Le Centre Spirite Lyonnais Allan Kardec


Chapitre I
Les facteurs classiques sont impuissants à faire comprendre l’origine même des espèces

Il n'est pas malaisé de faire ressortir que ni l'hypothèse darwinienne, ni l'hypothèse lamarckienne ne peuvent faire comprendre l’origine des caractères constitutifs d'une espèce nouvelle. L'hypothèse darwinienne d'abord : la sélection naturelle, considérée comme facteur essentiel du transformisme, se heurte à de grosses objections, objections de principe et objections de fait. Il est inutile de les discuter toutes, car il suffit d'une seule de ces objections, la plus grave, pour démontrer l'impuissance du système. La voici : pour qu'une modification quelconque, survenue dans la caractéristique d'une espèce ou d'un individu, donne, à cette espèce ou à cet individu, un avantage appréciable dans la lutte pour la vie. Il faut, de toute évidence, que cette modification soit assez marquée pour être utilisable. Or, un organe embryonnaire, une modification à l'état d'ébauche seulement, apparus par hasard chez un être ou un groupe d'êtres ne leur peuvent être d'aucune utilité pratique et ne leur donnent aucun avantage[1].
L'oiseau provient du reptile. Or, un embryon d'aile, apparu par hasard, on ne sait pourquoi ni comment, chez le reptile ancestral, ne pouvait pas donner à ce reptile la capacité et les avantages du vol et ne lui fournissait aucune supériorité sur les autres reptiles, dépourvus de ce rudiment inutilisable. Il est donc impossible d'attribuer à la sélection naturelle le passage du reptile à l'oiseau.

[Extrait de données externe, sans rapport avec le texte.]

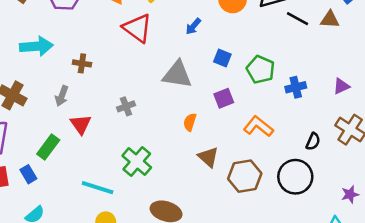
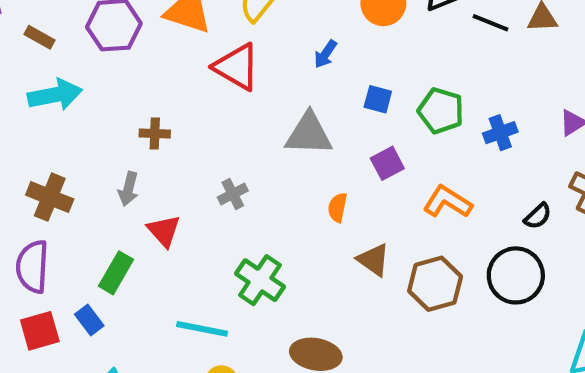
cyan arrow: (36, 46) -> (55, 95), moved
black semicircle: (313, 142) -> (538, 216), turned 30

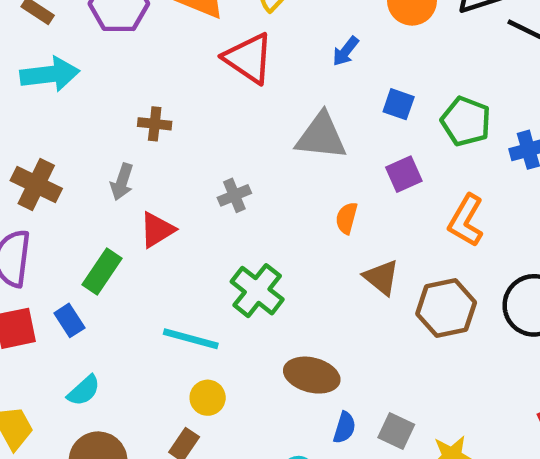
orange L-shape: (448, 202) -> (466, 221), turned -96
red triangle: (164, 231) -> (157, 230), turned 36

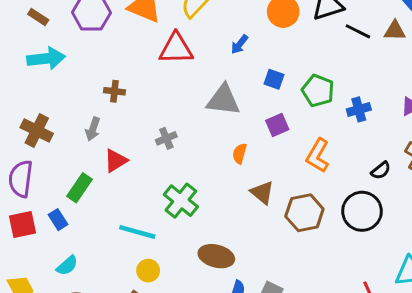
red triangle: (249, 58) -> (176, 49), turned -36

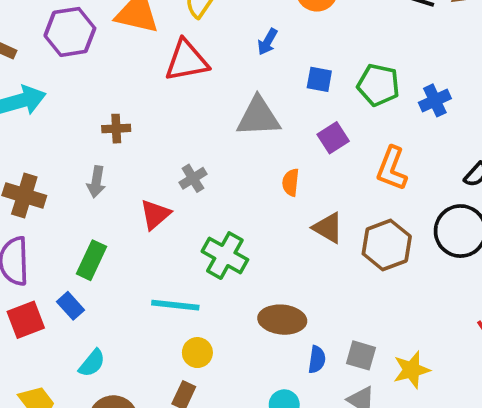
red triangle: (116, 161) -> (155, 215), moved

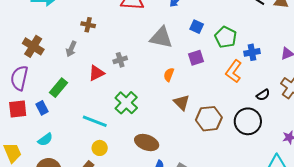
orange L-shape: (392, 169) -> (234, 71), moved

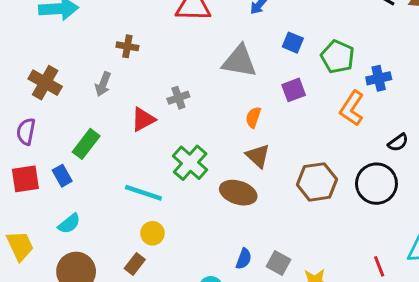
purple semicircle: (19, 78) -> (26, 132), size x0.7
brown triangle: (182, 102) -> (258, 156), moved
brown ellipse: (147, 143) -> (238, 193), moved

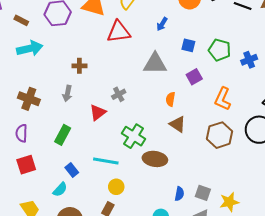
orange L-shape: (352, 108) -> (223, 99), moved
blue rectangle: (62, 176) -> (72, 170), moved
brown ellipse: (238, 193) -> (155, 159), moved

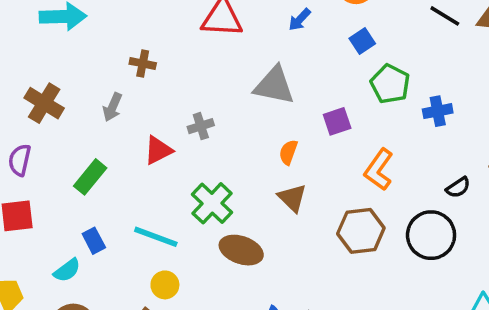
blue square: (188, 45) -> (362, 41), moved, turned 32

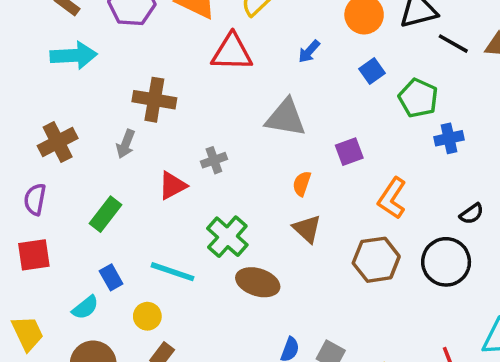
brown cross: (143, 63) -> (154, 100), size x1.6
green pentagon: (390, 84) -> (418, 98), moved
brown cross: (44, 103) -> (58, 142), turned 33
yellow circle: (165, 285) -> (147, 316), moved

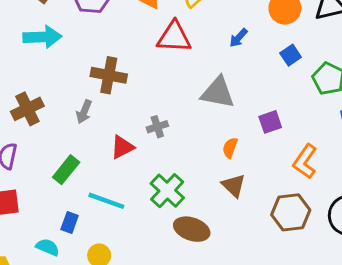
cyan line: (173, 272) -> (106, 201), moved
blue rectangle: (111, 277) -> (70, 222), turned 48
cyan semicircle: (85, 308) -> (48, 247), turned -120

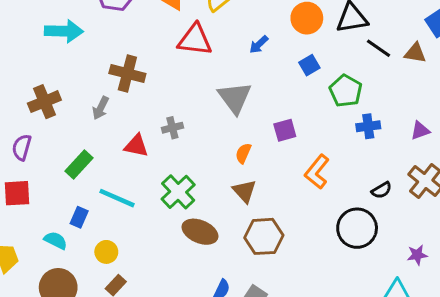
gray triangle: (218, 93) -> (235, 98), turned 39
red triangle: (122, 147) -> (136, 146), turned 35
brown hexagon: (291, 212) -> (264, 236), moved

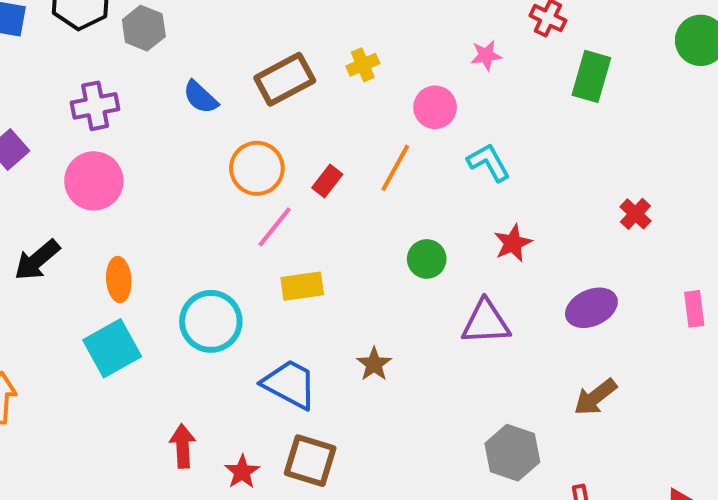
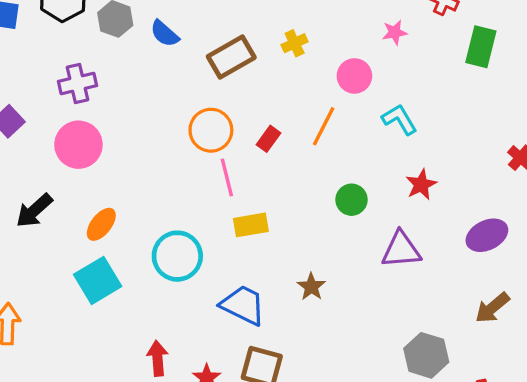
blue semicircle: (200, 97) -> (165, 34), moved
pink line: (275, 227) -> (227, 177), turned -51
orange ellipse: (119, 280) -> (101, 224), turned 44

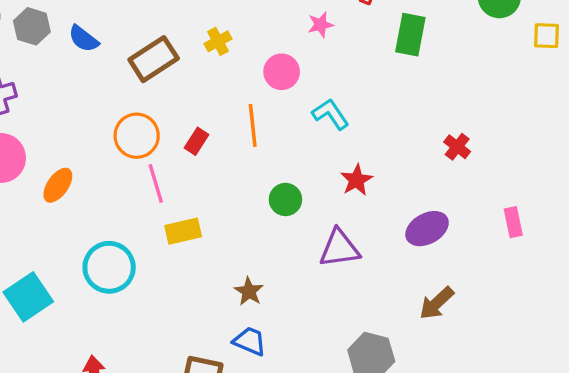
orange line: (324, 126) -> (253, 125), turned -30
orange ellipse: (101, 224) -> (58, 185), moved
blue trapezoid: (243, 305) -> (250, 341), moved, size x0.7

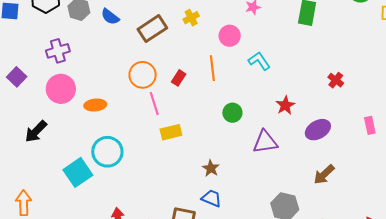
red star: (356, 180) -> (285, 105), moved
orange ellipse: (58, 185) -> (95, 105), turned 50
cyan circle: (109, 267) -> (107, 152), moved

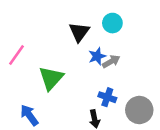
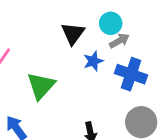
gray arrow: (111, 61) -> (119, 41), moved
blue cross: (107, 97) -> (131, 74), moved, size x1.5

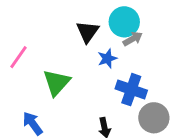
cyan circle: (111, 23) -> (124, 22), size x1.4
blue cross: (131, 74) -> (131, 90), moved

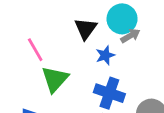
pink line: (18, 57) -> (35, 50), moved, turned -65
blue cross: (131, 90) -> (109, 93), moved

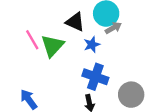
black triangle: (86, 29) -> (75, 22), turned -42
green triangle: (55, 79) -> (52, 46), moved

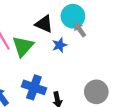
gray arrow: (113, 28) -> (80, 30), turned -96
blue cross: (95, 77) -> (34, 87), moved

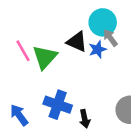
black triangle: (44, 24) -> (77, 42), moved
blue star: (60, 45) -> (98, 49), moved

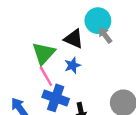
blue star: (98, 49) -> (73, 65), moved
pink line: (23, 51) -> (46, 76), moved

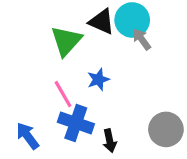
black triangle: (74, 39) -> (102, 22), moved
green triangle: (44, 53) -> (66, 41), moved

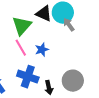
pink line: (63, 94) -> (21, 48), moved
gray circle: (166, 129) -> (73, 81), moved

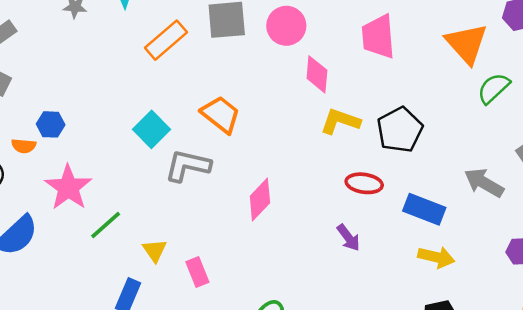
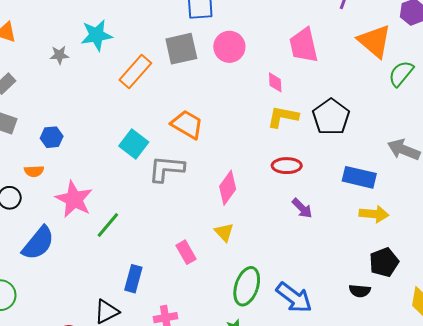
pink diamond: (317, 74) -> (275, 82), moved, size x0.7
blue hexagon: (51, 124) -> (52, 137), moved
red ellipse: (364, 183) -> (287, 166), moved
yellow triangle: (155, 250) -> (224, 232), moved

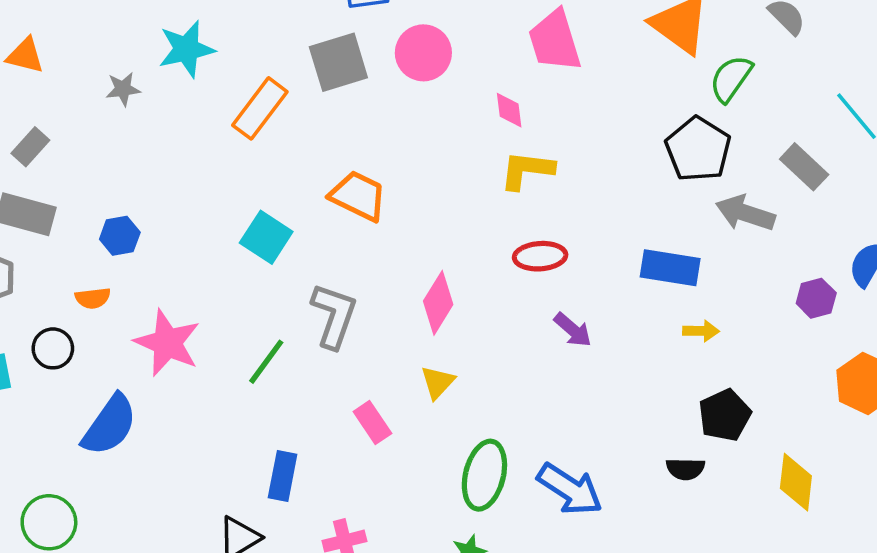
black pentagon: (331, 117) -> (698, 149), moved
gray L-shape: (166, 169) -> (334, 316), moved, turned 108
yellow arrow: (374, 214) -> (701, 331), size x0.7
green line: (108, 225) -> (266, 362), moved
yellow triangle: (224, 232) -> (438, 382), turned 30

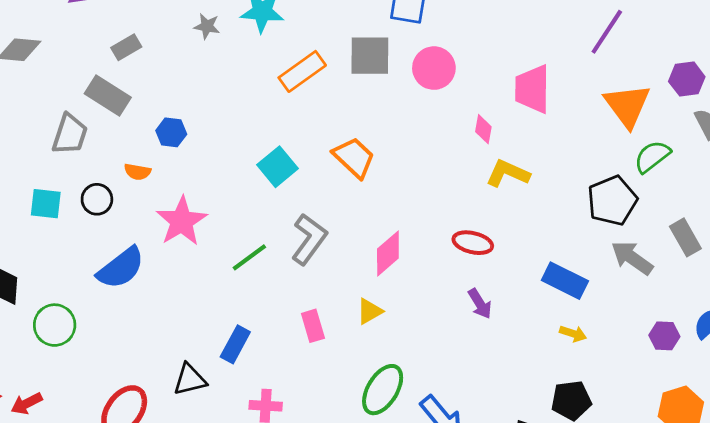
yellow L-shape: (527, 170) -> (508, 173), moved

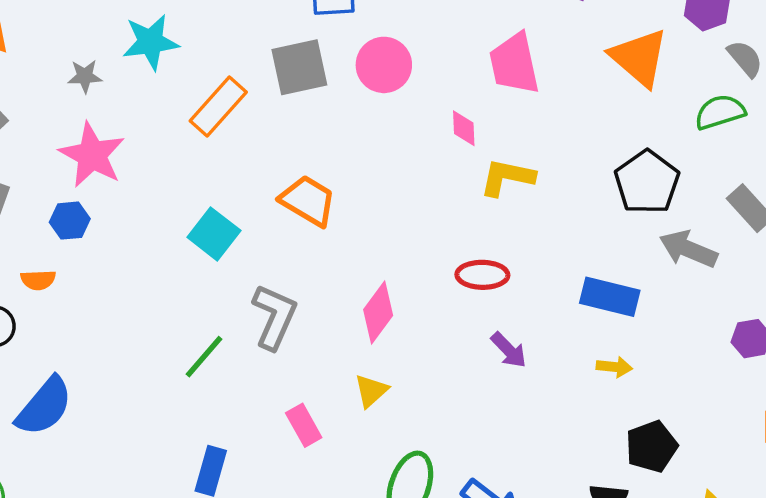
green semicircle: (652, 157) -> (720, 112), moved, turned 33
pink star: (182, 221) -> (92, 155), moved
yellow arrow: (573, 334) -> (614, 367), moved

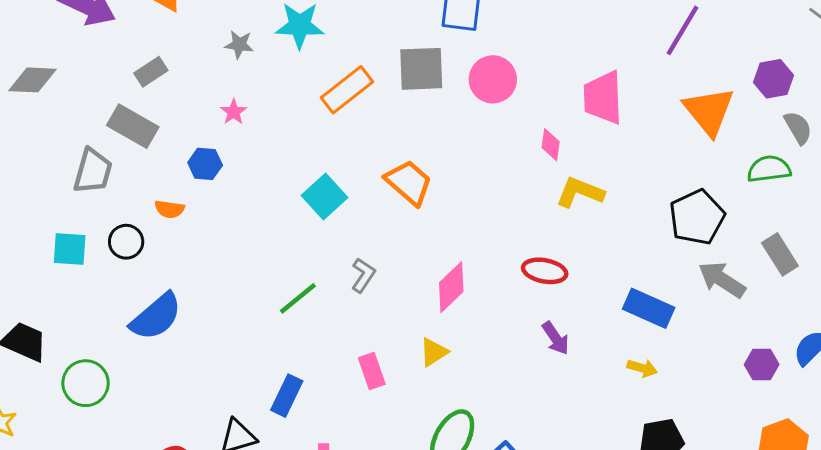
pink star: (92, 155) -> (234, 112), size x0.5
gray L-shape: (274, 317) -> (363, 275), size x0.6

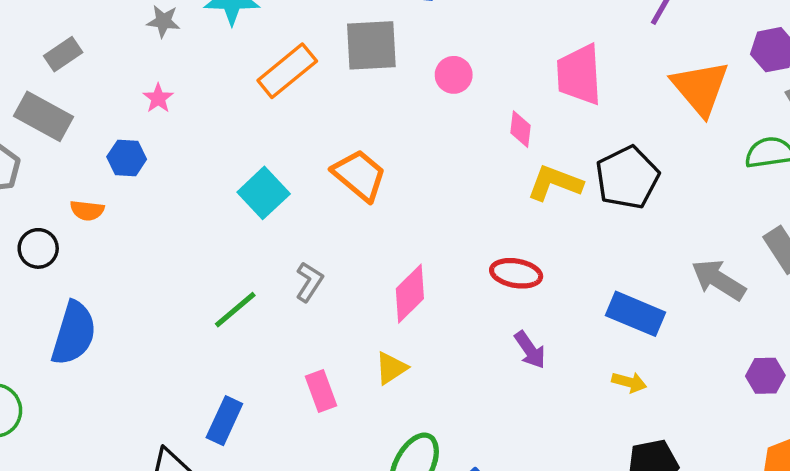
pink circle: (493, 79) -> (454, 75), moved, size x0.7
black pentagon: (697, 217) -> (627, 178), moved
blue semicircle: (156, 317) -> (74, 333), turned -32

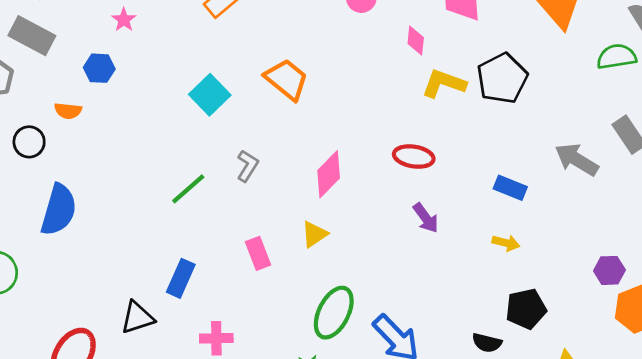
blue rectangle: (635, 314) -> (510, 188), size x0.7
purple hexagon: (765, 376) -> (609, 270), moved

Le batracien provient du poisson. Ce n'est pas douteux puisque nous voyons cette évolution se renouveler pendant ; la vie du têtard, par une série de changements successifs, perfectionnant le coeur, faisant apparaître le poumon, donnant naissance aux pattes, etc.
Mais une ébauche de pattes et de poumons ne donne aucune supériorité au poisson qui la posséderait. Pour avoir un avantage sur ses congénères, il est indispensable que son coeur, ses poumons, ses organes locomoteurs soient déjà suffisamment développés pour lui permettre de vivre hors de l'eau : comme le fait, cette évolution achevée, et à ce moment seulement, le têtard de la grenouille.
Les transformations embryonnaires de l'insecte sont plus frappantes encore. Il y a un tel abîme entre l'anatomie et la physiologie de la larve et celles de l'insecte parfait, qu'il est évidemment impossible de trouver, dans la sélection naturelle, l'explication de l'évolution ancestrale[2].
Comprenant toute la valeur de l'objection, certains néodarwiniens n'ont pas hésité à faire appel à la théorie lamarckienne de l'influence du milieu et à placer l'origine des modifications créatrices de nouvelles espèces dans une association d'influence de l'adaptation et de la sélection.
Cette théorie, dite de la sélection organique, a été formulée par Baldwin et Osborn en Amérique, et Lloyd Morgan en Angleterre. Elle peut se résumer ainsi : si la variation apparue par hasard se trouve coïncider ou concorder avec une variation identique due à l'influence des conditions ambiantes, cette variation se trouve amplifiée par cette double influence. Dès lors, elle pourra être assez marquée pour donner prise à la sélection.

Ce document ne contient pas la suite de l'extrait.